___ THE RECORDS
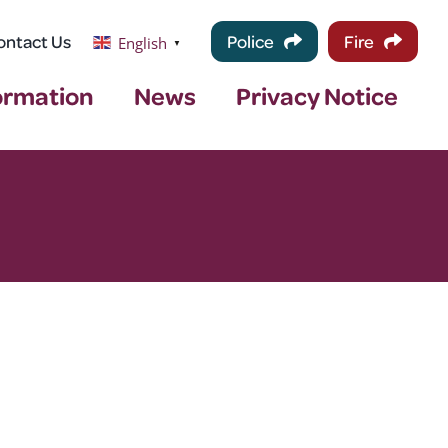
ontact Us
Police
Fire
English
▼
ormation
News
Privacy Notice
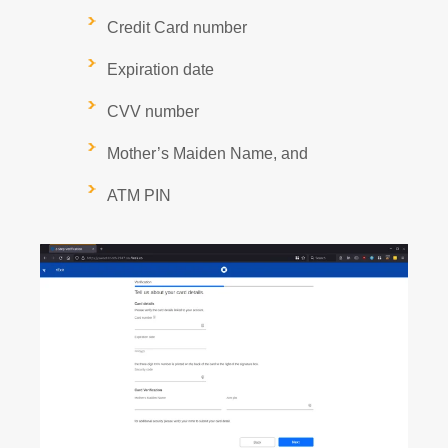
Credit Card number
Expiration date
CVV number
Mother’s Maiden Name, and
ATM PIN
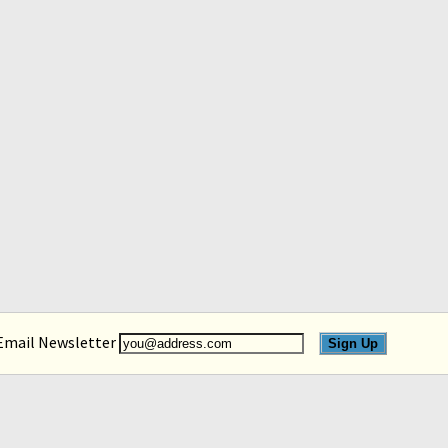
 Email Newsletter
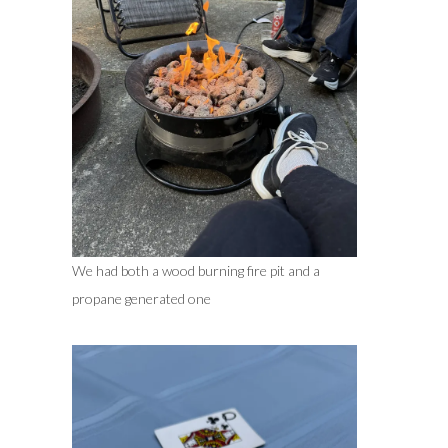
We had both a wood burning fire pit and a
propane generated one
______
**WHAT YOU HAVE TO DO**
From the line containing "Expiration date" to the final line of the entries, both included, transcribe every line exactly, omit the pictures, and add nothing more.

**ANSWER TO THE EXERCISE**
Expiration date
CVV number
Mother’s Maiden Name, and
ATM PIN
 Email Newsletter
We had both a wood burning fire pit and a
propane generated one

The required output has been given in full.